Сказав это, директор указал пальцем на потолок. Из помещения, находившегося над ними, прекрасно были слышны слова плясовой песенки:
Гуляй, браци, файну.
Гды гармонья гра.
Бер' бабЫ под пахи,
Буг ци здровя да.
Вшендзи браци гуляй,
Грудык, Клипарув,
По сали катуляй,
Ни ма як наш Львув!
Погорилец покачал головой, как бы подтверждая слова песни и, не стуча, открыл дверь уборной. Из помещения раздался смех, писки и окрики деланого перепуга. Цыган сурово поглядел на Чухну и Гравадзе, стоявших в нише, ведущей к туалету.
- Так! - рявкнул он. - Из этой дыры ни ногой, ждать здесь меня!
- А вот я пойду, пан аспирант, - сказал Погорилец. - Вы же знаете, дела ждут, карнавал на полном ходу, так что прошу вас побыстрее…
Цыган еле сдержался сообщить директору, что его болтовня совершенно излишняя, он только кивнул, вошел в раздевалку и закрыл за собой двери.

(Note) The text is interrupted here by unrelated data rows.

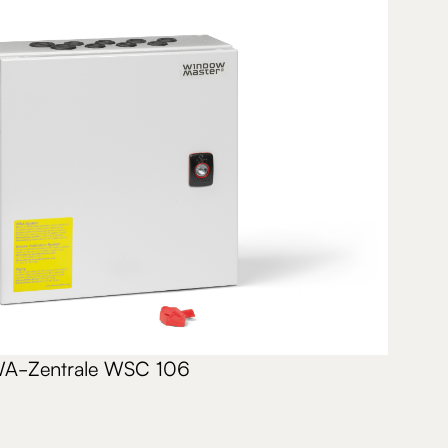
A-Zentrale WSC 106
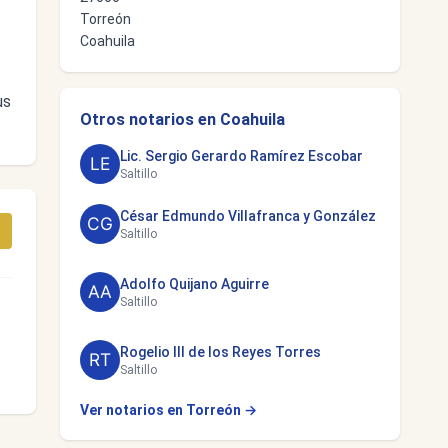
Torreón
Coahuila
us
Otros notarios en Coahuila
Lic. Sergio Gerardo Ramírez Escobar
Saltillo
César Edmundo Villafranca y González
Saltillo
Adolfo Quijano Aguirre
Saltillo
Rogelio III de los Reyes Torres
Saltillo
Ver notarios en Torreón →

Полицейскому уже исполнилось двадцать восемь лет, он был недавно обручен, и ему уже подзабылись времена, когда гимназиста Стефця Цыгана беспокоили эротические сны и мечтания о танцовщицах из тингкль-тангля. Но вот сейчас то самое беспокойство и те самые фантазии вернулись. Вид десятка полуголых женских тел, оборок и чулок, запах пудры и духов - все это пало на Цыгана совершенно неожиданно и на мгновение выбило из равновесия. И его повторному обретению никак не помогали усмешечки, трепет длинных ресниц и заигрывающие, заинтересованные взгляды танцовщиц. Цыган решил применить безотказное средство против полового возбуждения - он вспомнил фотографии женских гениталий, жестоко деформированных венерическими болезнями, которые он рассматривал на занятиях по судебной медицине во время полицейской учебы в Тернополе. Помогло. Аспирант с деланной серьезностью обратился к танцовщицам:
- Кого из вас зовут Стефця и Туня? - спросил он.
- Это мы, - из толпы девушек вышли блондинка с брюнеткой.
- Назовите фамилии, не псевдонимы!
- Меня зовут Стефания Мазур, - сказала худенькая блондинка. - А это вот Антонина Каневская, или же наша Туня, - указала она на черноволосую коллегу.
- Женихи есть? - Цыган вынул карандаш и выругался про себя за столь глупый вопрос.
- Только одного называть, пан комиссар? - расхохоталась танцовщица, поправляющая чулок.
- А ты молчи, обезьяна дурная! - прикрикнула на нее Стефця и усмехнулась Цыгану. - Есть, но по сравнению с паном комиссаром каждый их них - слабак…
Плебейский комплимент подействовал на Цыгана как электрический разряд. Он переводил взгляд со Стефцы, что положила ладони на узких бедрах и приглядывалась к нему с симпатией, на танцовщицу, что скатывала чулок по своей полной икре.
Воображение победило его. Вместо страшных картин он видел лишь сладострастно оплетающие его женские тела. К счастью, в раздевалке прозвенел звонок, вызывающий танцовщиц на сцену.
- И с кем же панна Стефця и панна Туня провели Сильвестр? - отчаянно спросил аспирант.
Но тут раскрылась дверь, и в проеме встал обеспокоенный директор Погорилец. Из-за его щуплой фигуры были замечательно видны Чухна с Гравадзе.
- О-о, вот с ними, - радостно воскликнула панна Туня, указывая пальцем на обоих иностранцев. - С этими вот чудными казачками. А как они вприсядку танцуют!…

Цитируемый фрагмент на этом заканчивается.